NEW DELHI, Dec 23, 2020, Reuters. India is likely to approve the vaccine being developed by AstraZeneca and Oxford University for emergency use by next week after its local manufacturer submitted additional data sought by authorities, the Reuters news agency reported citing two sources with knowledge of the matter, Al Jazeera reported.
The approval would make India the first country to give the regulatory green light to the British drugmaker’s vaccine as the British medicine regulator continues to examine data from the vaccine’s late-stage trials.
India, the world’s biggest vaccine manufacturer, wants to start inoculating its citizens next month and is also considering emergency-use authorisation applications for vaccines made by Pfizer and local company Bharat Biotech.
Getting vaccines to the world’s second-most populous country with one of the world’s highest infection rates will also be a big step forward in the battle against the pandemic.
The AstraZeneca-Oxford shot is considered vital for lower-income countries and people living in warmer climates because it is cheaper, easier to transport and can be stored for long periods at normal fridge temperatures.

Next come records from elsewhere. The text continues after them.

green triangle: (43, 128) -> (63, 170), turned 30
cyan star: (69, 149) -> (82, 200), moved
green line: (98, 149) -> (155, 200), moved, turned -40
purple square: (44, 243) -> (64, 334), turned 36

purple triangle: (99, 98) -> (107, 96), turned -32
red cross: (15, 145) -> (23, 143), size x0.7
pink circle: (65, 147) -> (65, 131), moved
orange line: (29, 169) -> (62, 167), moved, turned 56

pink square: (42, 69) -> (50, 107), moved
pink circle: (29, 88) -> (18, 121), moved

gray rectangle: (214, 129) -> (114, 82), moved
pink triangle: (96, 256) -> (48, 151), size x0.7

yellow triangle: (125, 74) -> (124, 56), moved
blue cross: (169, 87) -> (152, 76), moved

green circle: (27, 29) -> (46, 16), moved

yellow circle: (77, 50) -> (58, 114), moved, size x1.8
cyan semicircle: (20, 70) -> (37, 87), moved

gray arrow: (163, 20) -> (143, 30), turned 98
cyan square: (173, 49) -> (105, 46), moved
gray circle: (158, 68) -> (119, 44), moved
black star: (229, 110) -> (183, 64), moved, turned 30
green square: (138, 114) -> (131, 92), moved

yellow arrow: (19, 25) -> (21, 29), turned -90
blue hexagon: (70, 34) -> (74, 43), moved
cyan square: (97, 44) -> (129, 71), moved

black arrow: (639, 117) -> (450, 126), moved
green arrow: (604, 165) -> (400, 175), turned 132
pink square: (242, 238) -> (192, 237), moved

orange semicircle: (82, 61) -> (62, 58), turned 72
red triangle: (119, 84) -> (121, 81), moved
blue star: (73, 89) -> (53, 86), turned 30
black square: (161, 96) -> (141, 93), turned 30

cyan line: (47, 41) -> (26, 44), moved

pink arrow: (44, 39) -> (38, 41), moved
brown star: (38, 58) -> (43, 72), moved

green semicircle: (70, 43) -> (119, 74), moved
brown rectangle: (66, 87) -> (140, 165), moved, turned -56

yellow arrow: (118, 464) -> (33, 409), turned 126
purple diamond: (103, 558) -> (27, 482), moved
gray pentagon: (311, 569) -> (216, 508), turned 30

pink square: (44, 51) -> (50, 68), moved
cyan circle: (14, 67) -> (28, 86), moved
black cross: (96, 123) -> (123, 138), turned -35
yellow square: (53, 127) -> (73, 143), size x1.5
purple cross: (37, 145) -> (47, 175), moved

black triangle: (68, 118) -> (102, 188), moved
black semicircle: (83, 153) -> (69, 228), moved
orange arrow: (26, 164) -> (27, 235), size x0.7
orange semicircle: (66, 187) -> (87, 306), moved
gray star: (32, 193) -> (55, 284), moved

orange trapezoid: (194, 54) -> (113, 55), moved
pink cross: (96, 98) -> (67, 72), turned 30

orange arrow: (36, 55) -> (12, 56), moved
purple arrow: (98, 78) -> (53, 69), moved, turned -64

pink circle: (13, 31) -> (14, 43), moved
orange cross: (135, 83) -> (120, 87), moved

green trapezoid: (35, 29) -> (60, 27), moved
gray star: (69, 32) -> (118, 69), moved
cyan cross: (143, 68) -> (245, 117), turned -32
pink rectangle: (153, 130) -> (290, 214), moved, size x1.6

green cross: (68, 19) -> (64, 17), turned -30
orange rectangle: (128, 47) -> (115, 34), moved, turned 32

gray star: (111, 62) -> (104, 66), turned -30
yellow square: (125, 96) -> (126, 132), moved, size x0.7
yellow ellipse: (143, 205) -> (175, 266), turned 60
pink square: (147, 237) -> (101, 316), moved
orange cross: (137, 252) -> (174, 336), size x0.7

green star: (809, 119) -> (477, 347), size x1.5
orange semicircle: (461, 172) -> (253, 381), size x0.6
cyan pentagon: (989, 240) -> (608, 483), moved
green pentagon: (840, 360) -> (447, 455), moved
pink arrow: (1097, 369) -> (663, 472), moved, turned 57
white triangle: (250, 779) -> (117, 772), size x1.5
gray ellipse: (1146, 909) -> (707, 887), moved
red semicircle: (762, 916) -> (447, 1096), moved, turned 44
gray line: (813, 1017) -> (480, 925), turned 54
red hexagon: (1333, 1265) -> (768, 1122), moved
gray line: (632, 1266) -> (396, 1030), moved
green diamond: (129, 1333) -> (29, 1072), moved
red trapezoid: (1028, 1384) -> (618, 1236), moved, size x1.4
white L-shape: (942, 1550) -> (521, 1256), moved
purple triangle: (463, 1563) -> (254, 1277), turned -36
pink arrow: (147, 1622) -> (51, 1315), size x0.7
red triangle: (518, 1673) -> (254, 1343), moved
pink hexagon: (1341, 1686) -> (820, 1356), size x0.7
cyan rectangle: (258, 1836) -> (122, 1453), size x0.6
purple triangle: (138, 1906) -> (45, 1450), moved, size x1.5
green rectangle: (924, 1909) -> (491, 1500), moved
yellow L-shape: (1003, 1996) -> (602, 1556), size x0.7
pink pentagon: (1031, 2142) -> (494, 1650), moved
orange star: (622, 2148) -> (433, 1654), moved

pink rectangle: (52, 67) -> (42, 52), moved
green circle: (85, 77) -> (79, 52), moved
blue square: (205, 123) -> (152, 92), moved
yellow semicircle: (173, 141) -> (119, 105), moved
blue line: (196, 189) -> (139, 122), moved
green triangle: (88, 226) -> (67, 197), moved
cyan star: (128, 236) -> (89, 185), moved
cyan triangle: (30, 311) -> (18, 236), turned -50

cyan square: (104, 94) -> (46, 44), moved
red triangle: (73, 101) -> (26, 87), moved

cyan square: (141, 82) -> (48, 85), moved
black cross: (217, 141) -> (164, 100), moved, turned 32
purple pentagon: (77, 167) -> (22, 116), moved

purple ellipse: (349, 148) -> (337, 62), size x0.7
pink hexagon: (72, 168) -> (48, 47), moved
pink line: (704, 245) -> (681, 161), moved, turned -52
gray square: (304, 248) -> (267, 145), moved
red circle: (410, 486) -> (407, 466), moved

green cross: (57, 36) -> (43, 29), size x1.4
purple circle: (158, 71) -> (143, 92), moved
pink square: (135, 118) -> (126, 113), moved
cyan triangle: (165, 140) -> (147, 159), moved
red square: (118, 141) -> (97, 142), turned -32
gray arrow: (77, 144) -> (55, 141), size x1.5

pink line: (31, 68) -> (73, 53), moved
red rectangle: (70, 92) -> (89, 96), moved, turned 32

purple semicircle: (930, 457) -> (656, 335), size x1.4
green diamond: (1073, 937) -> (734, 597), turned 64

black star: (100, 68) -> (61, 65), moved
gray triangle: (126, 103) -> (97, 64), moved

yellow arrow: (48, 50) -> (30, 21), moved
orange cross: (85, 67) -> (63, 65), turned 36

India’s Central Drugs Standard Control Organization (CDSCO) first reviewed the three applications on December 9 and sought more information from all the companies, including from Serum Institute of India (SII), which is making the AstraZeneca shots.
400 million doses by July
SII, the world’s biggest vaccine manufacturer, has now provided all the data, the two sources said. The authorities were still waiting for more details from Pfizer, a government health adviser told a news briefing on Tuesday, while one of the sources said additional information was expected from Bharat Biotech.
Both sources said Indian health officials were in direct contact with their British counterparts over the AstraZeneca shot and that there were “strong indications” an approval would come by next week.
The expected approval comes after data from AstraZeneca’s late-stage trials in the UK and Brazil released earlier this month showed the vaccine had efficacy of 62 percent for trial participants given two full doses, but 90 percent for a smaller sub-group given a half, then a full dose.